David McGowan (born 17 February 1988 in Glasgow) is a Scottish football midfielder who played with Montrose.

==Career==

McGowan signed a YTS contract with the club in the summer of 2006, and made his debut in Clyde's last game of the 2006-07 season as a substitute, against Dundee. McGowan signed his first professional contract in July 2007.

McGowan was used as a lone striker in several games under Colin Hendry. He scored his first senior goal, which turned out to be the winning goal in a Scottish First Division match against Dunfermline on 22 September 2007. He scored his second goal the following week, in a 4-2 defeat at Livingston.
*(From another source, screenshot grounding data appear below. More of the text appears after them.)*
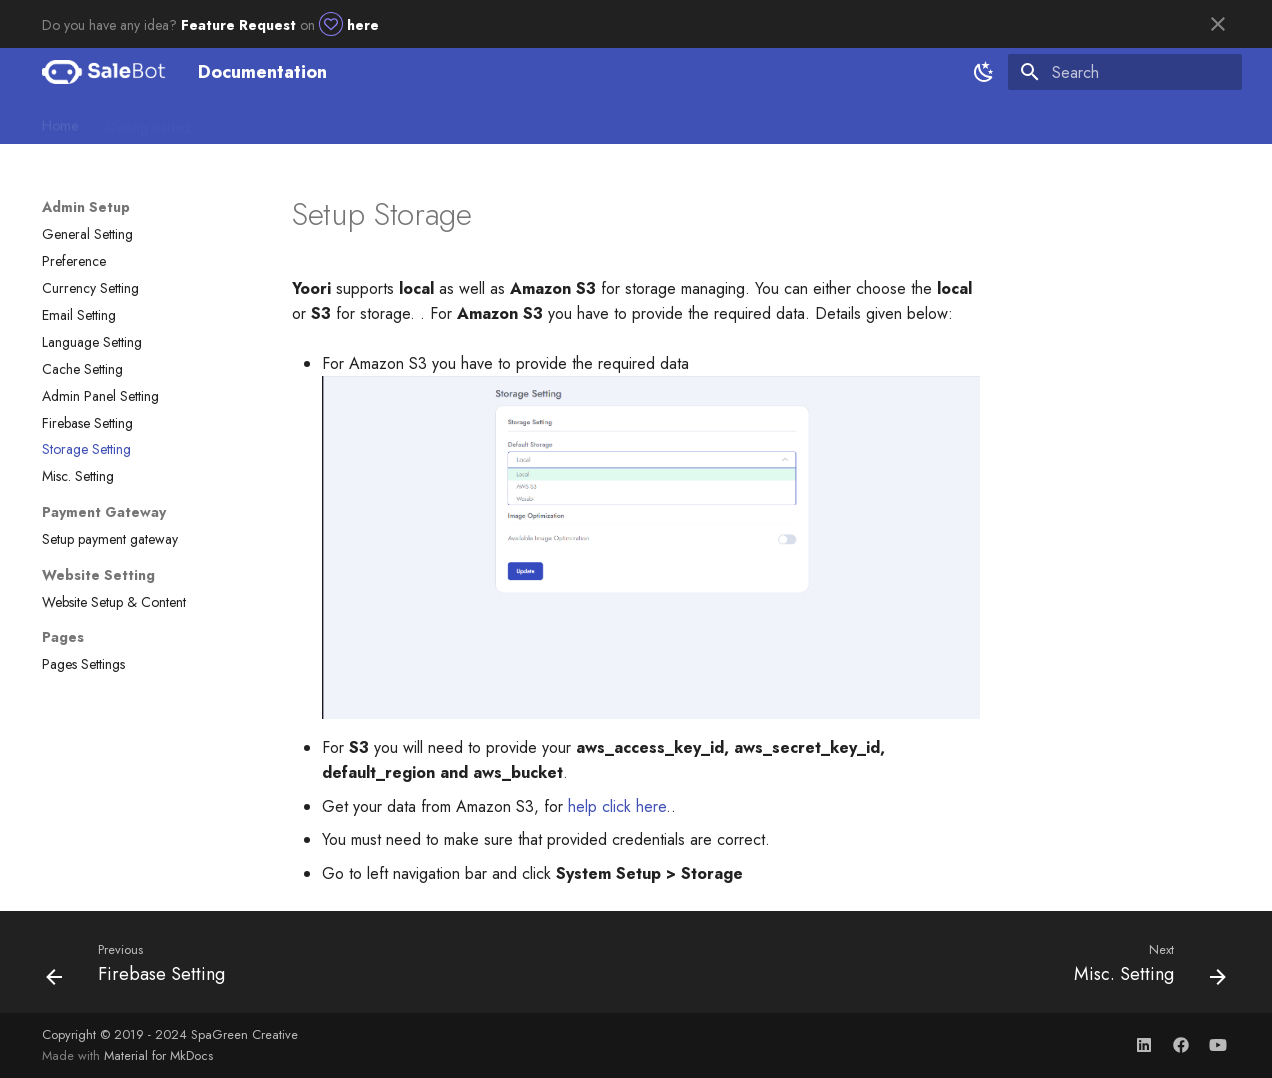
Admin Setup (254, 121)
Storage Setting (86, 449)
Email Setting (79, 315)
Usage (432, 121)
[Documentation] (104, 72)
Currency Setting (90, 288)
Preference (74, 261)
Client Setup (352, 121)
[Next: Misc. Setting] (1144, 968)
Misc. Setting (78, 476)
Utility (492, 121)
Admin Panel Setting (100, 396)
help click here (617, 806)
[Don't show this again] (1218, 24)
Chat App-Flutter (580, 121)
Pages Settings (83, 664)
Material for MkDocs (158, 1055)
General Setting (87, 234)
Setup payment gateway (110, 539)
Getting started (147, 121)
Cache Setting (82, 369)
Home (60, 121)
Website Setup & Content (114, 602)
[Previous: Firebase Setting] (141, 968)
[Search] (1125, 72)
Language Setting (92, 342)
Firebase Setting (87, 423)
In October 2008, McGowan joined Arbroath as part of a one-month loan deal. McGowan scored on his debut for Arbroath, and made 4 more appearances for them, scoring one more goal. He rejoined Arbroath on loan again in January 2009, playing with them until the end of the season.

McGowan was released by Clyde in June 2009 alongside the other out of contract players, primarily due to the club's financial position.

He played in the Juniors with Beith Juniors.